Problem: Pictures aside, each record should be reproduced exactly.

Source data:
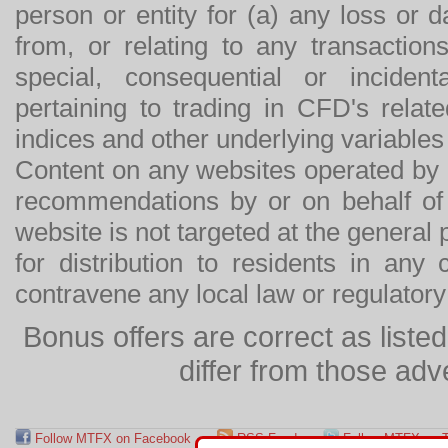
person or entity for (a) any loss or 
from, or relating to any transactions
special, consequential or incide
pertaining to trading in CFD's relat
indices and other underlying variables 
Content on any websites operated by 
recommendations by or on behalf of
website is not targeted at the general p
for distribution to residents in any
contravene any local law or regulator
Bonus offers are correct as list
differ from those adv
Follow MTFX on Facebook
RSS Feed
Follow MTFX on T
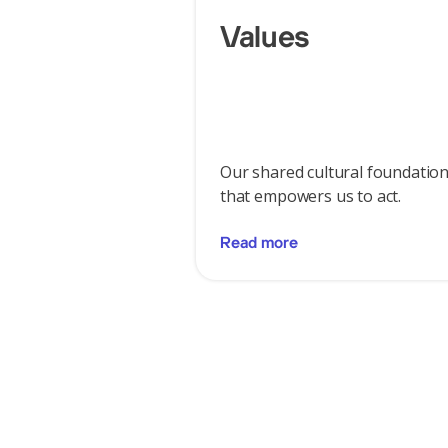
Values
Our shared cultural foundatio
that empowers us to act.
Read more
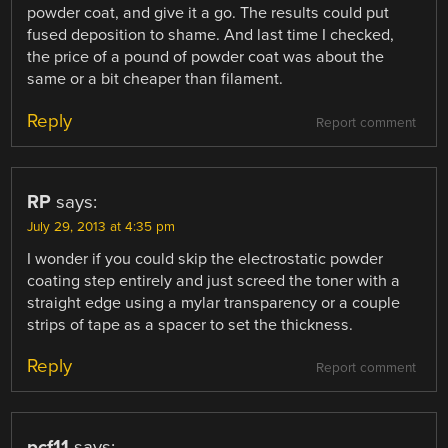
powder coat, and give it a go. The results could put
fused deposition to shame. And last time I checked,
the price of a pound of powder coat was about the
same or a bit cheaper than filament.
Reply
Report comment
RP
says:
July 29, 2013 at 4:35 pm
I wonder if you could skip the electrostatic powder
coating step entirely and just screed the toner with a
straight edge using a mylar transparency or a couple
strips of tape as a spacer to set the thickness.
Reply
Report comment
pcf11
says:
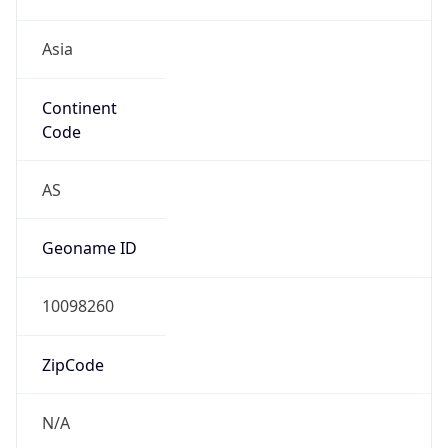
Asia
Continent
Code
AS
Geoname ID
10098260
ZipCode
N/A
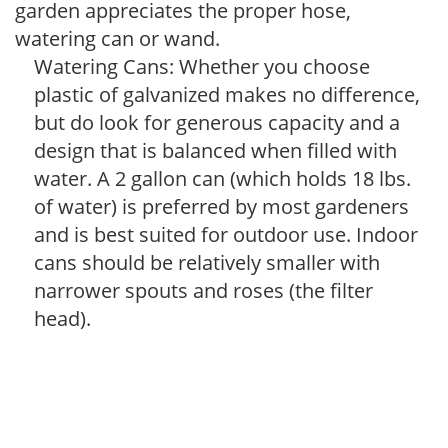
garden appreciates the proper hose,
watering can or wand.
Watering Cans: Whether you choose
plastic of galvanized makes no difference,
but do look for generous capacity and a
design that is balanced when filled with
water. A 2 gallon can (which holds 18 lbs.
of water) is preferred by most gardeners
and is best suited for outdoor use. Indoor
cans should be relatively smaller with
narrower spouts and roses (the filter
head).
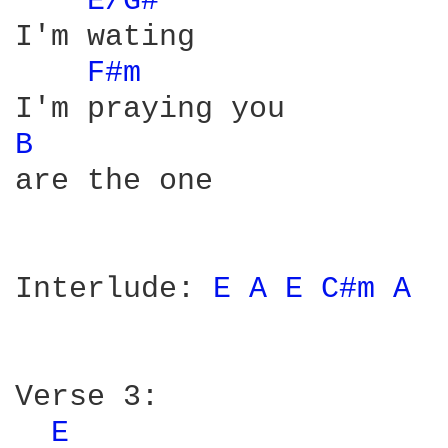
E/G# 
I'm wating

F#m 
B 
are the one

Interlude: 
E 
A 
E 
C#m 
A 
Verse 3:

E 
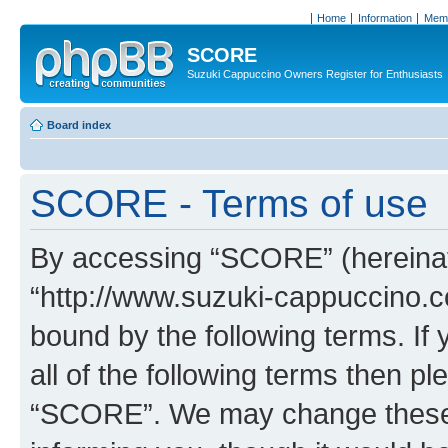
Home
Information
Memb
SCORE
Suzuki Cappuccino Owners Register for Enthusiasts
Board index
SCORE - Terms of use
By accessing “SCORE” (hereinaft
“http://www.suzuki-cappuccino.c
bound by the following terms. If 
all of the following terms then p
“SCORE”. We may change these a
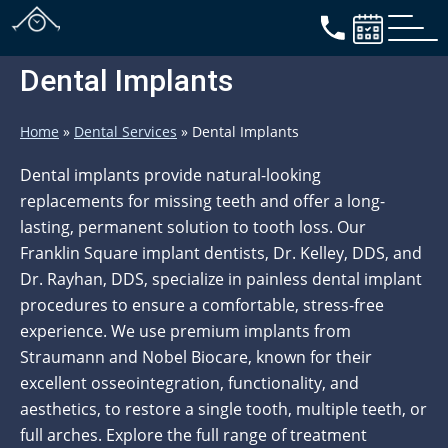
Dental Implants
Home
»
Dental Services
»
Dental Implants
Dental implants provide natural-looking
replacements for missing teeth and offer a long-
lasting, permanent solution to tooth loss. Our
Franklin Square implant dentists, Dr. Kelley, DDS, and
Dr. Rayhan, DDS, specialize in painless dental implant
procedures to ensure a comfortable, stress-free
experience. We use premium implants from
Straumann and Nobel Biocare, known for their
excellent osseointegration, functionality, and
aesthetics, to restore a single tooth, multiple teeth, or
full arches. Explore the full range of treatment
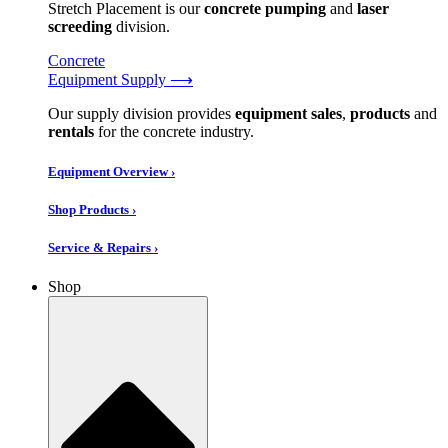
Stretch Placement is our
concrete pumping
and
laser
screeding
division.
Concrete
Equipment Supply ⟶
Our supply division provides
equipment sales
,
products
and
rentals
for the concrete industry.
Equipment Overview ›
Shop Products ›
Service & Repairs ›
Shop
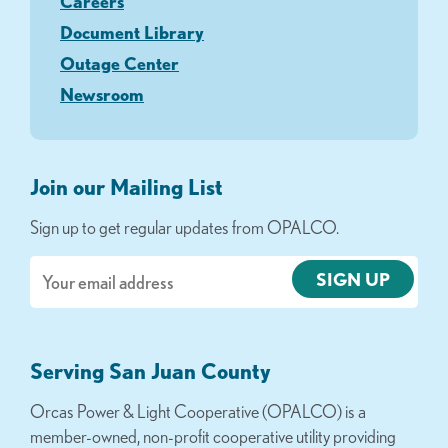
Careers
Document Library
Outage Center
Newsroom
Join our Mailing List
Sign up to get regular updates from OPALCO.
Email
Serving San Juan County
Orcas Power & Light Cooperative (OPALCO) is a
member-owned, non-profit cooperative utility providing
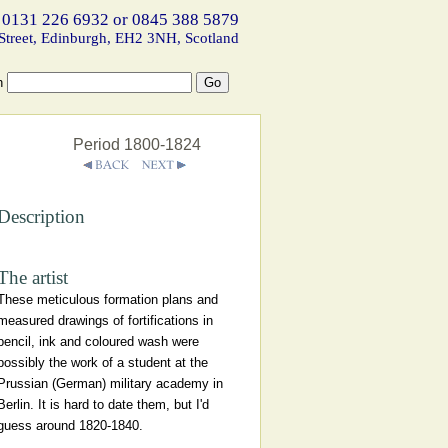
 0131 226 6932 or 0845 388 5879
Street, Edinburgh, EH2 3NH, Scotland
h
Period 1800-1824
Description
The artist
These meticulous formation plans and
measured drawings of fortifications in
pencil, ink and coloured wash were
possibly the work of a student at the
Prussian (German) military academy in
Berlin. It is hard to date them, but I'd
guess around 1820-1840.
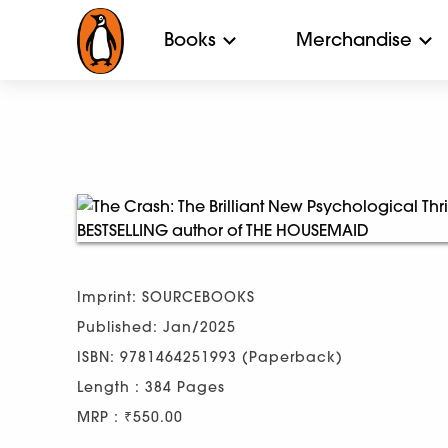
Books
Merchandise
Imprint: SOURCEBOOKS
Published: Jan/2025
ISBN: 9781464251993 (Paperback)
Length : 384 Pages
MRP : ₹550.00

Task response:
person or entity for (a) any loss or 
from, or relating to any transactions
special, consequential or incide
pertaining to trading in CFD's relat
indices and other underlying variables 
Content on any websites operated by 
recommendations by or on behalf of
website is not targeted at the general p
for distribution to residents in any
contravene any local law or regulator
Bonus offers are correct as list
differ from those adv
Follow MTFX on Facebook
RSS Feed
Follow MTFX on T
Values
Our shared cultural foundatio
that empowers us to act.
Read more
powder coat, and give it a go. The results could put
fused deposition to shame. And last time I checked,
the price of a pound of powder coat was about the
same or a bit cheaper than filament.
Reply
Report comment
RP
says:
July 29, 2013 at 4:35 pm
I wonder if you could skip the electrostatic powder
coating step entirely and just screed the toner with a
straight edge using a mylar transparency or a couple
strips of tape as a spacer to set the thickness.
Reply
Report comment
pcf11
says:
Asia
Continent
Code
AS
Geoname ID
10098260
ZipCode
N/A
garden appreciates the proper hose,
watering can or wand.
Watering Cans: Whether you choose
plastic of galvanized makes no difference,
but do look for generous capacity and a
design that is balanced when filled with
water. A 2 gallon can (which holds 18 lbs.
of water) is preferred by most gardeners
and is best suited for outdoor use. Indoor
cans should be relatively smaller with
narrower spouts and roses (the filter
head).
E/G# 
I'm wating

F#m 
B 
are the one

Interlude: 
E 
A 
E 
C#m 
A 
Verse 3:

E 
Home
Information
Memb
SCORE
Suzuki Cappuccino Owners Register for Enthusiasts
Board index
SCORE - Terms of use
By accessing “SCORE” (hereinaft
“http://www.suzuki-cappuccino.c
bound by the following terms. If 
all of the following terms then p
“SCORE”. We may change these a
Dental Implants
Home
»
Dental Services
»
Dental Implants
Dental implants provide natural-looking
replacements for missing teeth and offer a long-
lasting, permanent solution to tooth loss. Our
Franklin Square implant dentists, Dr. Kelley, DDS, and
Dr. Rayhan, DDS, specialize in painless dental implant
procedures to ensure a comfortable, stress-free
experience. We use premium implants from
Straumann and Nobel Biocare, known for their
excellent osseointegration, functionality, and
aesthetics, to restore a single tooth, multiple teeth, or
full arches. Explore the full range of treatment
Stretch Placement is our
concrete pumping
and
laser
screeding
division.
Concrete
Equipment Supply ⟶
Our supply division provides
equipment sales
,
products
and
rentals
for the concrete industry.
Equipment Overview ›
Shop Products ›
Service & Repairs ›
Shop
Careers
Document Library
Outage Center
Newsroom
Join our Mailing List
Sign up to get regular updates from OPALCO.
Email
Serving San Juan County
Orcas Power & Light Cooperative (OPALCO) is a
member-owned, non-profit cooperative utility providing
 0131 226 6932 or 0845 388 5879
Street, Edinburgh, EH2 3NH, Scotland
h
Period 1800-1824
Description
The artist
These meticulous formation plans and
measured drawings of fortifications in
pencil, ink and coloured wash were
possibly the work of a student at the
Prussian (German) military academy in
Berlin. It is hard to date them, but I'd
guess around 1820-1840.
Books
Merchandise
Imprint: SOURCEBOOKS
Published: Jan/2025
ISBN: 9781464251993 (Paperback)
Length : 384 Pages
MRP : ₹550.00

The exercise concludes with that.